We have been impressed with GPT-5's capabilities. It excels at tool use and code generation at noticeably fast inference speeds. It is also quite steerable. Within Amp, it generally offers concise and direct technical explanations. It is great at multi-step reasoning and writing code across long agentic chains. We have tuned Amp's tool set and feedback loops to work well when this model is enabled. We expect to discover more over time as Amp users engage with GPT-5 and will continue to invest in improvements with user and customer feedback over the coming days and weeks.
Try Claude Opus 4.1
From Quinn, Tue Aug 5, 5mo ago
You can try Claude Opus 4.1 in Amp now with the following hidden setting in your editor or CLI:
"amp.experimental.agentMode": "opus4.1",
Opus is more expensive, and we pass the cost through. We still recommend, and I personally still prefer, Claude Sonnet 4 (the default in Amp).
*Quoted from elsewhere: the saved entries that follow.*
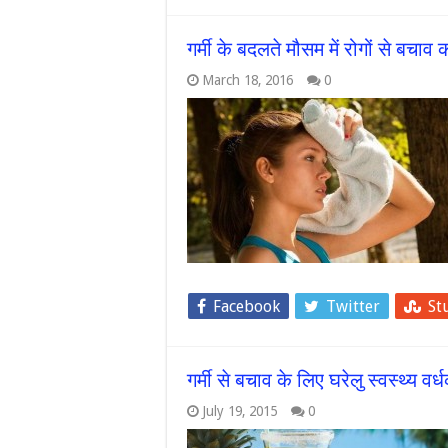
गर्मी के बदलते मौसम में रोगों से बचा
March 18, 2016
0
Facebook
Twitter
St
गर्मी से बचाव के लिए घरेलु स्वस्थ्य वर्
July 19, 2015
0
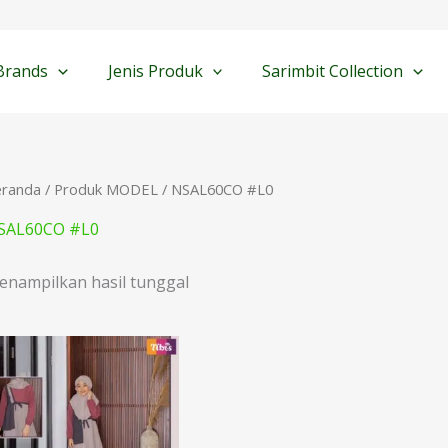
Brands
Jenis Produk
Sarimbit Collection
eranda
/ Produk MODEL / NSAL60CO #L0
SAL60CO #L0
enampilkan hasil tunggal
Rentang
harga:
Rp198.000
hingga
Rp218.000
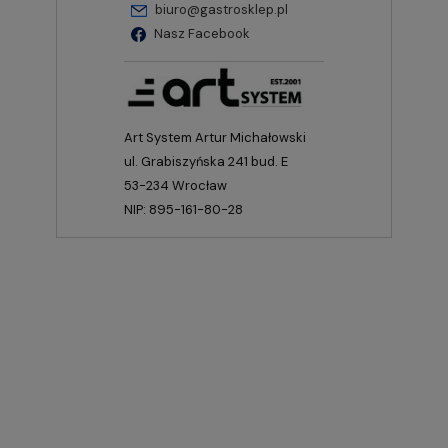
biuro@gastrosklep.pl
Nasz Facebook
Art System Artur Michałowski
ul. Grabiszyńska 241 bud. E
53-234 Wrocław
NIP: 895-161-80-28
Good Forward-Looking Evals
From Beyang, Wed Aug 6, 5mo ago
Some thoughts on evals:
- Everyone wants to treat evals as some magical oracle for what "good" is, because this seems scientific. but really this is scientism, because it's impossible to fully capture product experience in evals and whatever evals you do construct are backward looking.
- Ergo, evals are primarily useful as unit tests and regression tests, to ensure a new model doesn't regress some existing behavior you'd like to preserve.
- Things that make good forward-looking evals:
- Actually using it and posting public threads that seem particularly awesome (very qualitative).
- The Simon Willison "pelican riding a bicycle" test that is eye-catchingly simple to grok and verify (but with all the usual caveats that this doesn't necessarily generalize)...and even that eval I suspect is quite gameable.
Over time, I suspect that certain natural strengths for each model will emerge and become widely accepted. We figure out what these strengths and then have the product lean into these so that we guide the user into the "sweet spot" of each model.